• [Exercise]:
Read the records below and report each line in which "серия" occurs.

*** Begin section ***

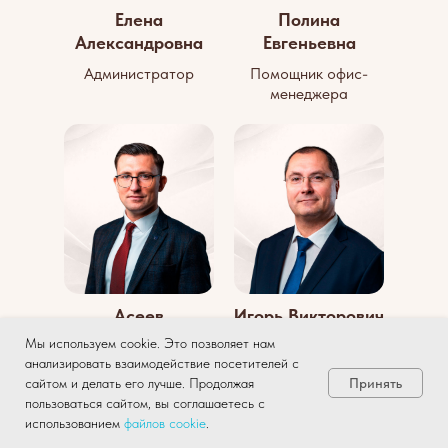
Елена
Полина
Александровна
Евгеньевна
Администратор
Помощник офис-
менеджера
Асеев
Игорь Викторович
Илья
Мы используем cookie. Это позволяет нам
анализировать взаимодействие посетителей с
Руководитель
Директор по
Принять
сайтом и делать его лучше. Продолжая
консультационно-
техническому
пользоваться сайтом, вы соглашаетесь с
правового отдела
развитию
использованием
файлов
cookie
.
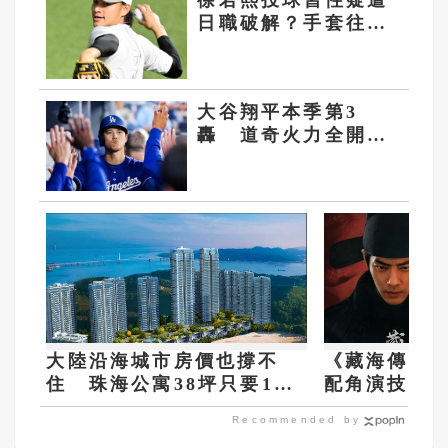
徐若熙投球習性疑遭
日職破解？手套往後
拉直球機率高
大谷翔平本季第3
轟 道奇火力全開
大勝藍鳥豪取連勝
大陸沿海城市房價也撐不
《藏海傳》掀
住 珠海公寓38坪只要100
配角演技爆發
萬台幣
一
Recommended by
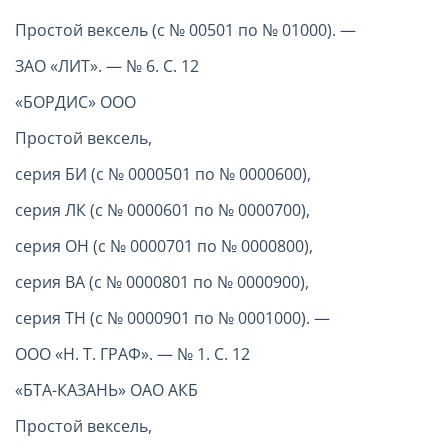
Простой вексель (с № 00501 по № 01000). —
ЗАО «ЛИТ». — № 6. С. 12
«БОРДИС» ООО
Простой вексель,
серия БИ (с № 0000501 по № 0000600),
серия ЛК (с № 0000601 по № 0000700),
серия ОН (с № 0000701 по № 0000800),
серия ВА (с № 0000801 по № 0000900),
серия ТН (с № 0000901 по № 0001000). —
ООО «Н. Т. ГРАФ». — № 1. С. 12
«БТА-КАЗАНЬ» ОАО АКБ
Простой вексель,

*** End section ***

• [Solution to this problem]:
серия БИ (с № 0000501 по № 0000600),
серия ЛК (с № 0000601 по № 0000700),
серия ОН (с № 0000701 по № 0000800),
серия ВА (с № 0000801 по № 0000900),
серия ТН (с № 0000901 по № 0001000). —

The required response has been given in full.